Dacor, American luxury consumer goods manufacturer, and Samsung have announced the completion of the acquisition of Dacor by Samsung. This news follows the announcement this time last month and highlights Samsung's desire to increase its exposure to the premium electronics consumer goods market. Samsung, which already has exposure to many different markets including consumer white goods, has a habit of only operating in a market segment that it is able to become at least the number three player. This acquisition will help consolidate Samsung's current position in the kitchen appliance industry and should also provide plenty of opportunities for this part of the business to benefit. Dacor's luxury goods, which have average prices of several thousand dollars, are well positioned to benefit from Samsung's smart home platform, which utilizes Tizen OS.
Dacor, which was founded in 1965 and based in California, designs and manufactures a range of American-built luxury kitchen appliances such as cooktops, wall ovens and refrigerators. It's the only appliance manufacturer to be recommended by Paris-based Master Chefs of Le Cordon Bleu and the company's products have won a number of major awards over the years such as Kitchen & Batch Industry Show's Best In Show, Digital Trends Best of Consumer Electronics Show (CES) Home Award and GOOD DESIGN. Dacor is seen as the market leader for luxury American kitchen appliances and Samsung's takeover is not going to change how the business runs: Dacor will become a wholly owned subsidiary of Samsung, but will retain its branding, manufacturing plans and way of working. In short, Samsung do not want to change Dacor's success recipe – but may be looking to invest into the business to allow it to grow quicker and more successfully around the world.

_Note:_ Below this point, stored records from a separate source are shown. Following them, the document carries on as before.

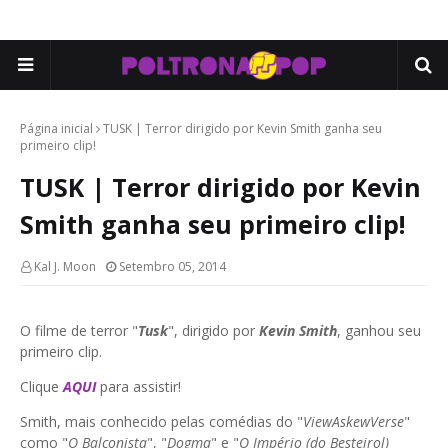
Página inicial
TUSK | Terror dirigido por Kevin Smith ganha seu
primeiro clip!
TUSK | Terror dirigido por Kevin
Smith ganha seu primeiro clip!
Kal J. Moon
Setembro 05, 2014
O filme de terror "
Tusk
", dirigido por
Kevin Smith
, ganhou seu
primeiro clip.
Clique
AQUI
para assistir!
Smith, mais conhecido pelas comédias do "
ViewAskewVerse
"
como "
O Balconista
", "
Dogma
" e "
O Império (do Besteirol)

Both Dacor and Samsung gave positive press releases. Samsung welcomed Dacor to its business empire and explained that they were looking forward to "leveraging their expertise in the luxury home appliance market while scaling their continued success in North America." Dacor's Chairman, Michael Joseph, explained how the company was, "…thrilled to be a part of a truly great global company." We have already seen Samsung up the quality of its smartphone offerings in the last eighteen months and perhaps the business now has a taste for the premium quality end of its respective consumer markets. We may see the rest of the business benefit, directly or indirectly, from Dacor's design expertise. Meanwhile, Dacor's luxury kitchen packages – which include everything a modern luxury kitchen needs and cost over $20,000 – are showing double-digit annualized growth.